### Brief
With the pictures left out, write out exactly the lines of the listing below that run from the line with "Plot No: 9/80, Railway" through the line with "00971585618428".

-- Record excerpts follows --

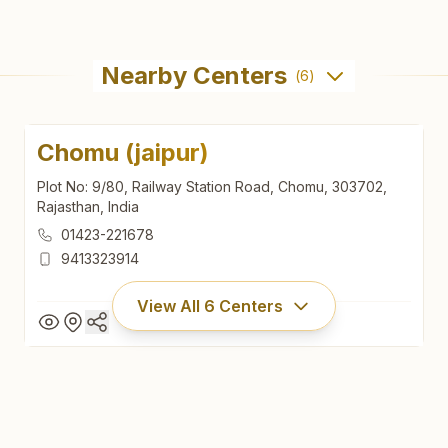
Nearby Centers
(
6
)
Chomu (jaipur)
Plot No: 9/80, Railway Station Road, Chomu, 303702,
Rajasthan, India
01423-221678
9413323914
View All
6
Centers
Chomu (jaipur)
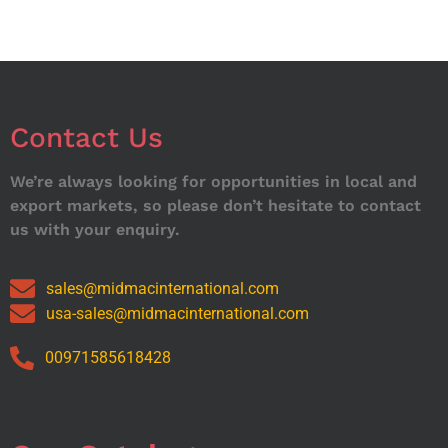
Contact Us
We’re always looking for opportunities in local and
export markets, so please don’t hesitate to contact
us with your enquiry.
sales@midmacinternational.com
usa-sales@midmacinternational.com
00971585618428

-- Record excerpts concluded --
-- Record excerpts follows --

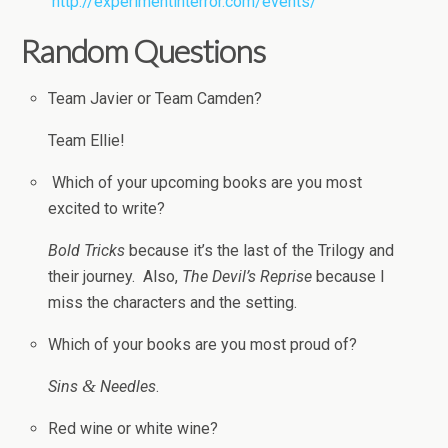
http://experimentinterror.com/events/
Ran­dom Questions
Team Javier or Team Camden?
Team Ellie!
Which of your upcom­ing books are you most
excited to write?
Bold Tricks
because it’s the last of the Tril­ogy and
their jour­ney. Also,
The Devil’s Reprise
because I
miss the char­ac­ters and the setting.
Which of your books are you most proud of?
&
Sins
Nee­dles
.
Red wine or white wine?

-- Record excerpts concluded --

### Answer section
Plot No: 9/80, Railway Station Road, Chomu, 303702,
Rajasthan, India
01423-221678
9413323914
View All
6
Centers
Chomu (jaipur)
Contact Us
We’re always looking for opportunities in local and
export markets, so please don’t hesitate to contact
us with your enquiry.
sales@midmacinternational.com
usa-sales@midmacinternational.com
00971585618428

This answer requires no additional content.